The architect took up the challenge. The Middle Ground option addresses all the safety and education concerns and many of its opponents’ objections while lowering the price to $89.9 million.

In addition to providing a new high school, the proposal also addresses important elementary school issues. It offers, among other things, a new, secure school entrance, with adjacent administration offices with clear sight lines to the entrance; and the ‘cafetorium’ will be an exclusive primary school space, meaning our youngest children will eat for the first time when it makes sense.

Were there any compromises in achieving the Middle Ground option? Yes, but they are sensible compromises.

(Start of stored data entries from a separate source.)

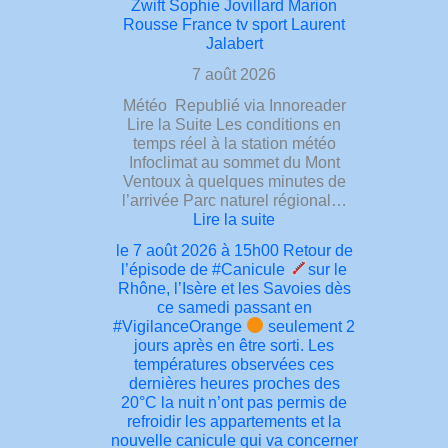
Zwift Sophie Jovillard Marion
27.9°
Rousse France tv sport Laurent
de
Jalabert
normale
ce
7 août 2026
vendredi
Météo Republié via Innoreader
présenté
Lire la Suite Les conditions en
comme
temps réel à la station météo
la
Infoclimat au sommet du Mont
journée
Ventoux à quelques minutes de
la
l’arrivée Parc naturel régional…
“moins
:
Lire la suite
chaude”
le
!
le 7 août 2026 à 15h00 Retour de
7
C’est
l’épisode de #Canicule
sur le
août
la
Rhône, l’Isère et les Savoies dès
2026
11ème
ce samedi passant en
à
11ème
#VigilanceOrange
seulement 2
15h32
d’une
jours après en être sorti. Les
Les
série
températures observées ces
conditions
de
dernières heures proches des
en
maximales
20°C la nuit n’ont pas permis de
temps
≥30°
refroidir les appartements et la
réel
débutée
nouvelle canicule qui va concerner
à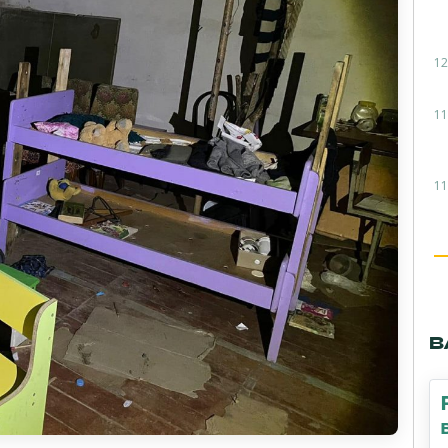
12
11
11
В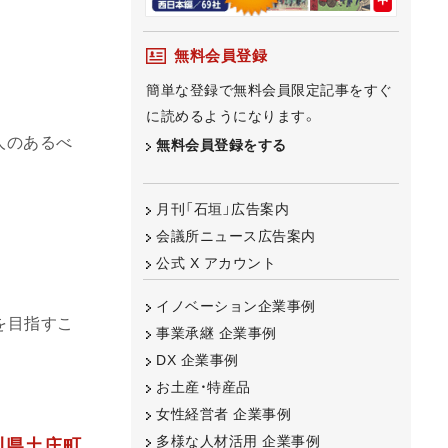
無料会員登録
簡単な登録で無料会員限定記事をすぐ
に読めるようになります。
人のあるべ
無料会員登録をする
月刊「石垣」広告案内
会議所ニュース広告案内
公式 X アカウント
イノベーション企業事例
を目指すこ
事業承継 企業事例
DX 企業事例
お土産・特産品
女性経営者 企業事例
多様な人材活用 企業事例
香川県土庄町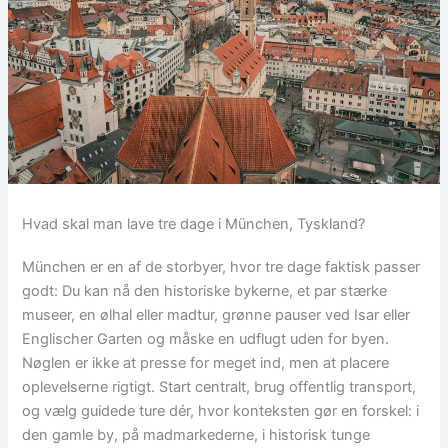
Hvad skal man lave tre dage i München, Tyskland?
München er en af de storbyer, hvor tre dage faktisk passer
godt: Du kan nå den historiske bykerne, et par stærke
museer, en ølhal eller madtur, grønne pauser ved Isar eller
Englischer Garten og måske en udflugt uden for byen.
Nøglen er ikke at presse for meget ind, men at placere
oplevelserne rigtigt. Start centralt, brug offentlig transport,
og vælg guidede ture dér, hvor konteksten gør en forskel: i
den gamle by, på madmarkederne, i historisk tunge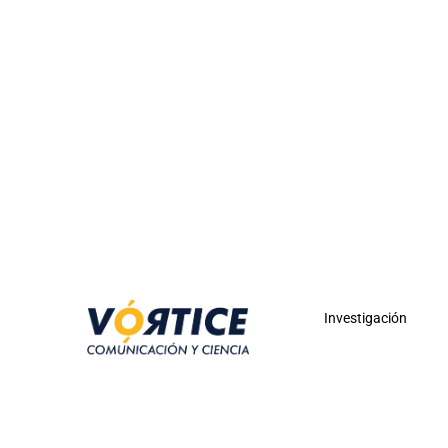
Investigación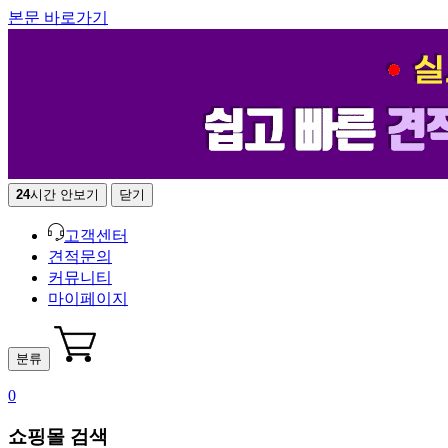
본문 바로가기
24
시간 안보기
닫기
고객센터
견적문의
커뮤니티
마이페이지
분류
0
쇼핑몰 검색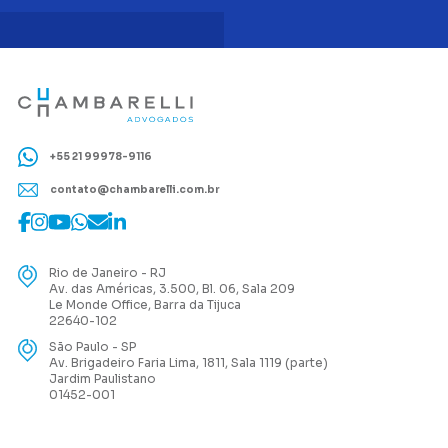
+55 21 99978-9116
contato@chambarelli.com.br
Rio de Janeiro - RJ
Av. das Américas, 3.500, Bl. 06, Sala 209
Le Monde Office, Barra da Tijuca
22640-102
São Paulo - SP
Av. Brigadeiro Faria Lima, 1811, Sala 1119 (parte)
Jardim Paulistano
01452-001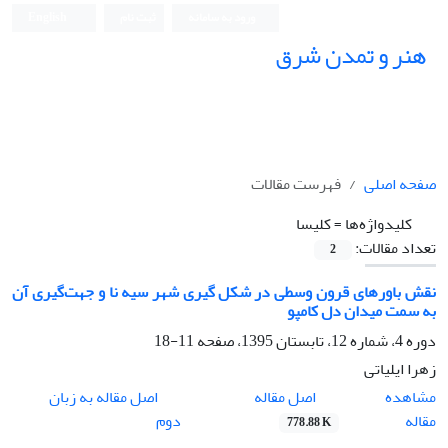
ورود به سامانه
ثبت نام
English
هنر و تمدن شرق
صفحه اصلی
فهرست مقالات
کلیدواژه‌ها =
کلیسا
تعداد مقالات:
2
نقش باورهای قرون وسطی در شکل گیری شهر سیه نا و جهت‌گیری آن
به سمت میدان دل کامپو
دوره 4، شماره 12، تابستان 1395، صفحه
11-18
زهرا ایلیاتی
اصل مقاله
مشاهده
اصل مقاله به زبان
مقاله
دوم
778.88 K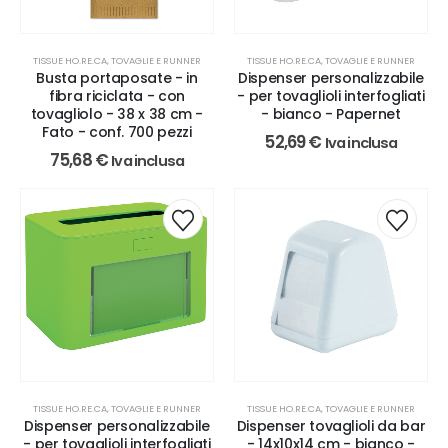
TISSUE HO.RE.CA, TOVAGLIE E RUNNER
TISSUE HO.RE.CA, TOVAGLIE E RUNNER
Busta portaposate - in
Dispenser personalizzabile
fibra riciclata - con
- per tovaglioli interfogliati
tovagliolo - 38 x 38 cm -
- bianco - Papernet
Fato - conf. 700 pezzi
52,69
€
Iva inclusa
75,68
€
Iva inclusa
TISSUE HO.RE.CA, TOVAGLIE E RUNNER
TISSUE HO.RE.CA, TOVAGLIE E RUNNER
Dispenser personalizzabile
Dispenser tovaglioli da bar
- per tovaglioli interfogliati
- 14x10x14 cm - bianco -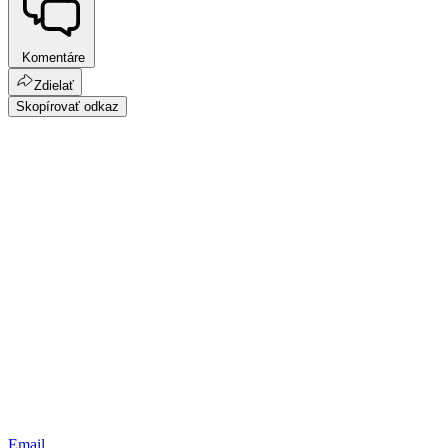
Komentáre
Zdielať
Skopírovať odkaz
Email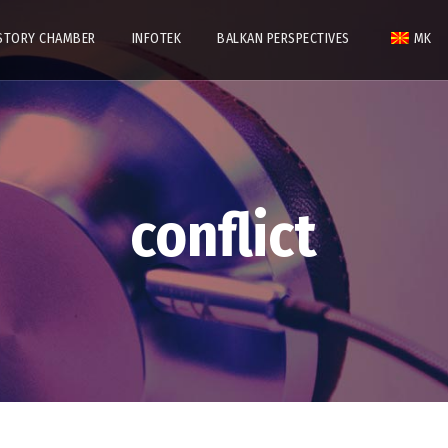
STORY CHAMBER
INFOTEK
BALKAN PERSPECTIVES
MK
conflict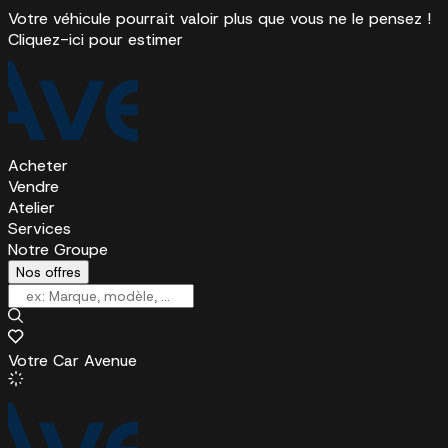
Votre véhicule pourrait valoir plus que vous ne le pensez !
Cliquez-ici pour estimer
Acheter
Vendre
Atelier
Services
Notre Groupe
Nos offres
Votre Car Avenue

Compared to the Middle Way, Option B would have kept class sizes the same; continued to use the 1930s building; displaced half of Cape’s elementary and middle school students one year and the other half the next, at a cost of $3 million, without any lasting benefit; and led to a budget cliff within ten to twenty years, when most parts of the middle and elementary schools become obsolete.

Opponents of the Middle Ground suggest the bond cost is $94 million, while the real cost is more than $100 million. These claims are misleading or lack context.

First, the cost of the Middle Ground is $89.9 million. The total cost of the bond proposal is nearly $95 million, as the City Council added nearly $5 million to renovate the 1930s building, even though there is no renovation plan and no plan for how the building will be used.

Fortunately, bonds for the added amount cannot be issued, even if approved by voters, without a plan in place, according to Bond Counsel. In other words, these additional resources should never be spent.

Perhaps the municipality can be convinced to find a private developer to renovate that building, at private expense, into apartments for Cape’s teachers, police or the elderly? You can hope.

Second, opponents give the impression that baked-in, hidden, future tax increases are on the way, resulting from increases in the capital improvement budget to meet the needs of other schools. That statement is misleading. The school district already has a capital and maintenance budget. If inflation only increases, that budget will eventually be able to finance the necessary projects. So there are no hidden tax increases.

Finally, the opponents’ arguments lack a critical context: the costs of the alternative plan. At a range of $77 million to $83 million, Option B is also expensive; it would increase taxes somewhere between 9.9 and 11%, compared to 11.6% for the Middle Ground alone, without the council surcharge.

Cape voters face an important question as $89.9 million is a lot. Even with the plan to spread the impact (with tax increases of 0%, 1.9%, 5.8% and 3.9% over four years), the costs are high.

But it’s time to stop kicking the can. The Middle Ground option deserves approval, including by the 62% of us who, like me, voted ‘no’ last time.